Stored data:
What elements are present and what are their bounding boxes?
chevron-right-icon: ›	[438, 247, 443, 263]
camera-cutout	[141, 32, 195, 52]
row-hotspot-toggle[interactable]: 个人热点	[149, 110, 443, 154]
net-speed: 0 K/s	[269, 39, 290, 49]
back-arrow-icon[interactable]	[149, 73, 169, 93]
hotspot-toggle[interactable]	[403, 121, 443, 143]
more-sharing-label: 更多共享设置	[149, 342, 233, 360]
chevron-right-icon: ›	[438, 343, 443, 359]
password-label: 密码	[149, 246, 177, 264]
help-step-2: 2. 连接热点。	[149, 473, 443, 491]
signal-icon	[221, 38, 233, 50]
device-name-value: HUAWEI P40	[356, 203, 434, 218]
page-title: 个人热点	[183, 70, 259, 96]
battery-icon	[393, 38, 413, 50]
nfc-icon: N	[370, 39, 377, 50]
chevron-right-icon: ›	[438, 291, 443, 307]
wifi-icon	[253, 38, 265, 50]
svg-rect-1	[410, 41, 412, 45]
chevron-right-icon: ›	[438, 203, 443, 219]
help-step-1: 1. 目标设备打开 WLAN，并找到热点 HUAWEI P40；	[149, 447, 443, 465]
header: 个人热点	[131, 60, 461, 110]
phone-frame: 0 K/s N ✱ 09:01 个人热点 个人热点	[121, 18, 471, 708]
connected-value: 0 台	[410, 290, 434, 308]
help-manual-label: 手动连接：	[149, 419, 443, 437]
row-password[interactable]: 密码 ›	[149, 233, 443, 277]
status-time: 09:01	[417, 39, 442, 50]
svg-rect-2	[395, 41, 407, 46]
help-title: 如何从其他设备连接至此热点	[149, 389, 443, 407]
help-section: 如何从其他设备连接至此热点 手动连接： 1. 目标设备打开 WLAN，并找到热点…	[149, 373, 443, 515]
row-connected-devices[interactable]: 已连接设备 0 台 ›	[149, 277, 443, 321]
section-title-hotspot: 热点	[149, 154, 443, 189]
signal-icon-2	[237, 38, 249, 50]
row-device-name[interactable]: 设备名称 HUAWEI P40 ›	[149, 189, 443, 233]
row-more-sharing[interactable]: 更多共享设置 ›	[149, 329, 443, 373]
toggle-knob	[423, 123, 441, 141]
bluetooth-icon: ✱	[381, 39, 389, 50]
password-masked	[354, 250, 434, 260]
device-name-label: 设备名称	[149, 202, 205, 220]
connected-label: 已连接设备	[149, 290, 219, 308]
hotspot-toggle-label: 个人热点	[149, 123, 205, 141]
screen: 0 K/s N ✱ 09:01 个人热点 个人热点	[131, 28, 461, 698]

Problem to solve:
Show the lines of the entries that include the string "sharing", copying each in full.

Written answer:
more-sharing-label: 更多共享设置	[149, 342, 233, 360]
row-more-sharing[interactable]: 更多共享设置 ›	[149, 329, 443, 373]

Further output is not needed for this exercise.